For the last couple of years, the movement now known as a rack pull above the knee has gained a significant amount of controversy regarding its safety, effectiveness and aesthetics. Many lifters with respectable amounts of followers have ridiculed this exercise and those who perform it, for an amount of different arguments. These arguments include the following, sorted in no particular order:
- It does not work because of no shrugging
- It is dangerous because of heavy weights
- It is unnecessary for good trap development
- It has no carryover to other lifts
- It is ego-lifting
- It looks ridiculous
Let us dissect each and every of these arguments, one by one.
It does not work because of no shrugging:
This argument attempts to dismiss the exercise on the basis that it does not utilize a concentric or eccentric muscular contraction. The rack pull above the knee is, instead, performed through an isometric contraction of the muscle. An exercise similar in this regard is the farmer’s walk, which is generally recognized as a good, or even great, muscle-builder of the upper back. If one would take a barbell from the above the knee position, and start walking with it, the exercise would now be considered a farmer’s walk. The difference is in the fact that the legs are moving, not the upper back.
It is dangerous because of heavy weights:
The heavier a weight is, the more stress it puts upon the spine when lifting it, and there is no way to go around this. However, those who use this argument either over- or underestimate the capabilities of the human body. Those who overestimate seem to rationalize their argument by thinking that the average person can lift weights close to 500 kilograms on their first attempt. Those who underestimate seem to think that the spine will break if subjected to such forces. What they both have in common is that they seem to consider humans as stupid beings with lack of common sense. The average person, educated in training, will not max out on a lift when trying it for the first time. If common sense is practiced, there is no reason to start with any weight higher than the individuals estimated 1 RM shrug.
It is unnecessary for good trap development:
This argument may be true, but it could fit into so many contexts. The bench-press isn’t necessary for good chest development. How many practicioners of calisthenics have a terrific pair of pecs? Many of them have never done a single repetition of the bench-press. No exercise in the world is necessary. How come construction workers often have gigantic and incredibly strong forearms, despite never doing a single repetition of any exercise? The rack pull above the knee is just one of the tools in a very large toolbox, just like any other exercise in the world.

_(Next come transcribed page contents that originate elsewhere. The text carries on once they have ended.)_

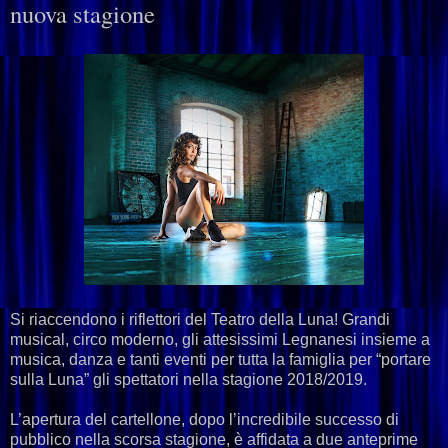
nuova stagione
Si riaccendono i riflettori del Teatro della Luna! Grandi
musical, circo moderno, gli attesissimi Legnanesi insieme a
musica, danza e tanti eventi per tutta la famiglia per “portare
sulla Luna” gli spettatori nella stagione 2018/2019.
L’apertura del cartellone, dopo l’incredibile successo di
pubblico nella scorsa stagione, è affidata a due anteprime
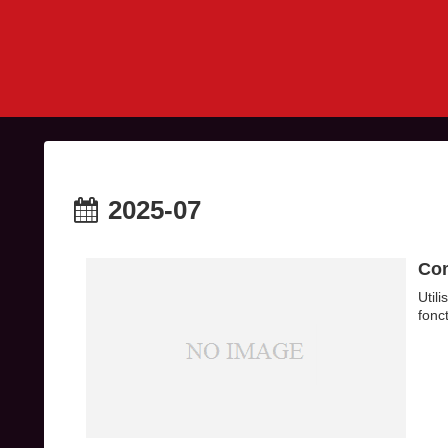
2025-07
Com
Util
fonc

It has no carryover to other lifts:
Whether this is true or not is debatable because of the fact that this lift trains the tendons as well, and the answer could depend on who you ask. However, let us imagine that the argument is completely, without a doubt, right. There could be no carryover from this lift to any other– okay. So what? The rack pull above the knee is almost never done for carryover purposes. Those who have lifted high weights on this lift have usually never done it in order to increase their deadlift. There are much better lifts to do if improving your deadlifts is the goal.
It is ego-lifting:
It is true that many people use the rack pull above the knee as a means to satisfy their ego or pride. Lifting 500 kilograms surely fills the heart with pride and gives the ego a boost. However, ego-lifting is not exercise-exclusive. How many people do the very same with curls, dips, deadlifts, or any other lift? Some of the most recognized powerlifters in the world do touch and go deadlifts, for no other reason than to satisfy their ego. Ego-lifting is not less bad because other people are doing it. Ego-lifting is, instead, something that occurs on every exercise, and the only meaningful difference here is that this exercise allows people to do it easier.
It looks ridiculous:
There is only one thing to be said about this argument: if one is worried about how he or she looks in front of others, especially while exercising, there are other things to take care of and problems to solve than the rack pull above the knee. This is the actual ego-lifting in work: being afraid to do something that may look funny to others damages it.
How I do the rack pull above the knee, and how I suggest you do it too:
I train three times per week, and perform this lift on two of the sessions. On one, I pick a weight that I can hold for a long time, and I do exactly that. At the moment of writing this, I am up at 130 kg for 100 seconds. On the other session, I choose a heavier weight and hold it for shorter, usually between 5 and 20 seconds. 320 kilograms for 18 seconds is what I did last time. Of course, I increase either the time or the weight with each session. My heaviest record at this lift was 500 kilograms at the age of 17. However, more hypertrophy came from the way I train now.
If you have never done this lift, I suggest that you start with no more than 70% of your maximal deadlift. If you want to hold it for time, even less will do. If you want to max out, do so by adding a set amount of weight each week until you can no longer do so. It is best to do this in combination with repetitions, and then gradually lower them as progress begins to stall, while still attempting to increase the weight. Adding 5-10 kilograms each week is more than enough.